The majority of services the government provides can be privatized and turned into an actual profitable enterprise, or allowed to sink; either way the bill to private citizens for services they don't want and don't use goes down.

-------------------------------------------------------------------------

(Added Feb 14, 2012)

So, more fuel to the fire. I love how the article blames the Pentagon for being honest about what it'll take in force reductions to meet the President's 2013 Budget. A drawdown of about 2% across the board for 2013 may not seem like much until you realize the entire plan calls for over 123,000 troops in the next 5 yrs out of jobs in a crappy economy (see my article, , for why the unemployment numbers are bull).

They try to compare it to the troop reductions post Cold War, but there is one huge problem with that comparison.
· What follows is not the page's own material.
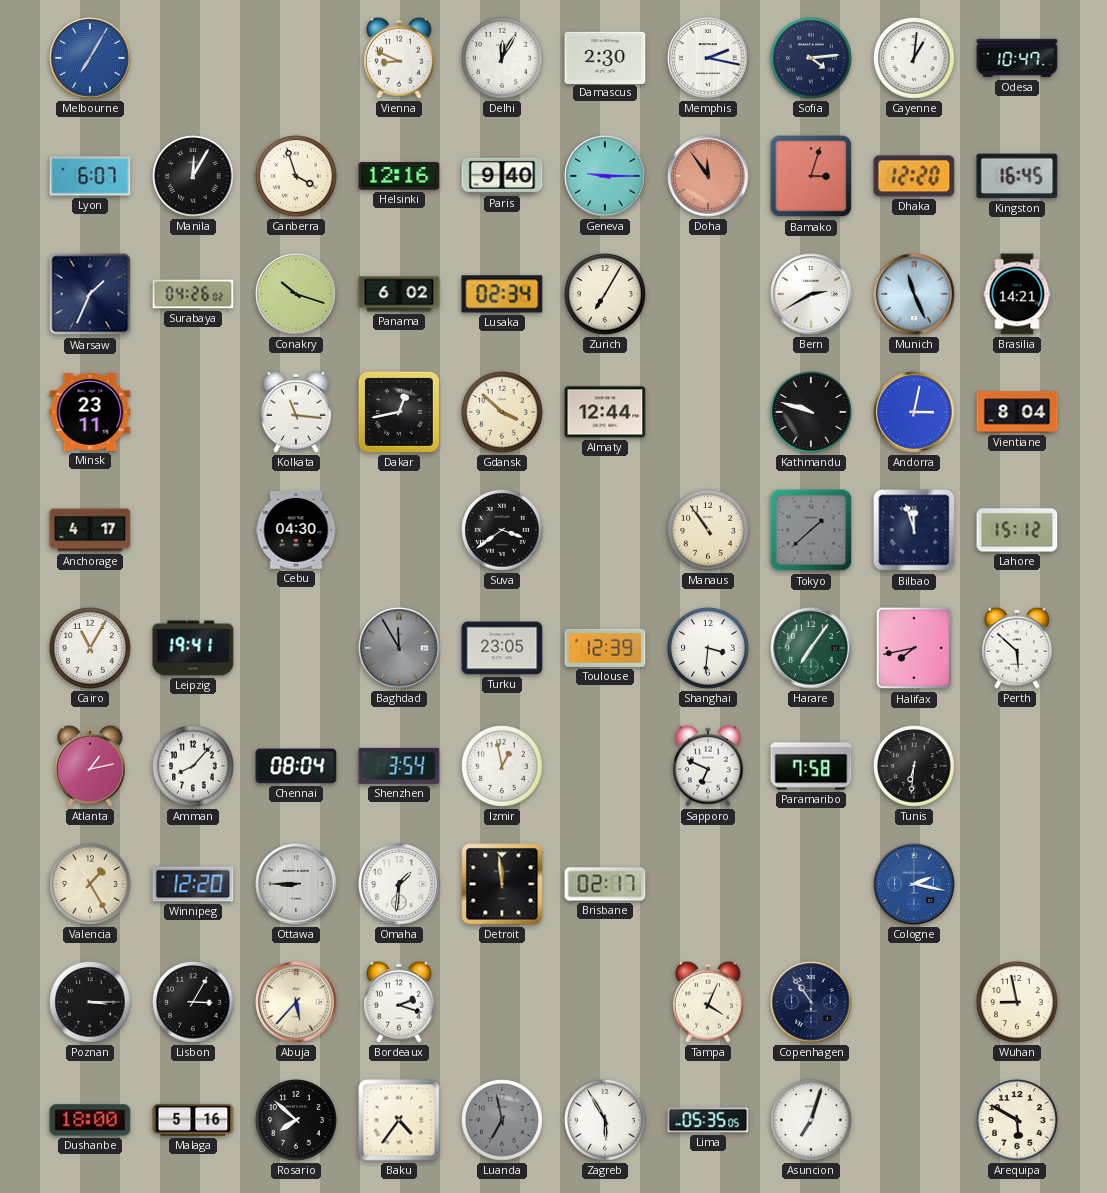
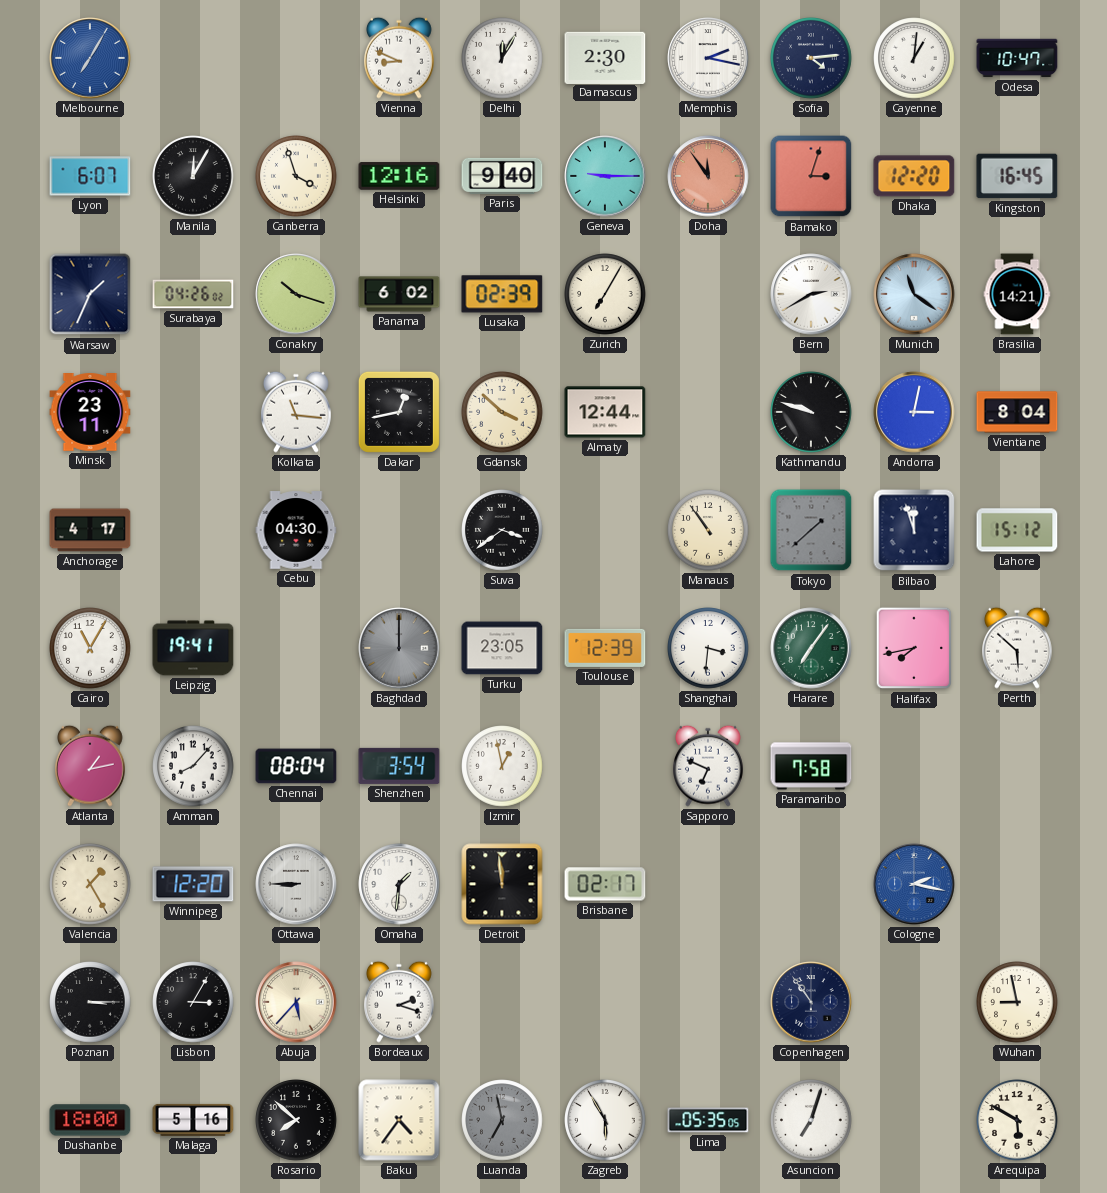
Lusaka: 02:34 -> 02:39
Munich: 11:26 -> 11:21
Baghdad: 11:55 -> 12:00
Tunis: 6:31 -> none
Tampa: 4:04 -> none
The economy was booming at the time, so getting out and getting a civilian job, while still a difficult transition, was not a horrible prospect while it is now. At least the writers of the article were honest enough to point out that most of the reductions tend to come from lower ranking folks rather than the host of flag general officers we seem to keep getting. I doubt most of them would notice their secretary's weren't there anymore if it weren't for the lack of coffee in the morning. But that's okay, they'll just get the new lowest ranking guy to do it (they must be getting up to O-5's and 6's by now).

The Pentagon says they'll focus on those already at retirement or offering early retirement to folks, but the brass obviously still doesn't have a clue how that will affect the lower ranks. Especially since they won't bother to look at something like troop morale and effectiveness when determing who they're going to force out, they'll use the standard metric of seniority. They'll go with the guy who can retire that has the least time in and get rid of him.
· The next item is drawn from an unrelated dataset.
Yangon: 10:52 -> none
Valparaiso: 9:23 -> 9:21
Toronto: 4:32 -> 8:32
Then you have this little nugget. What the AP fails to mention with those Bush-era tax cuts is that they also include cuts for middle and low income households, not just the rich that Obama rails against. He shouts at Republicans in public for supporting "tax breaks for the rich" while also saying they need to vote to keep in place current tax cuts so income taxes don't increase on middle-class Americans, and purposely leaves out the fact that IT'S THE SAME BILL. The same tax cuts that the Republican House voted to keep in place for a year that were then rejected by Senator Harry Reid and the Democrat controlled Senate. What is sad is that people actually believed the MSM rhetoric blaming the Republicans for the issue going right up to the deadline. The bill had already been passed in the House with the 1-year extension, it was the Democrats that refused to pass it and forced only a 2-month extension necessitating the need for another vote on the issue here in the next few weeks.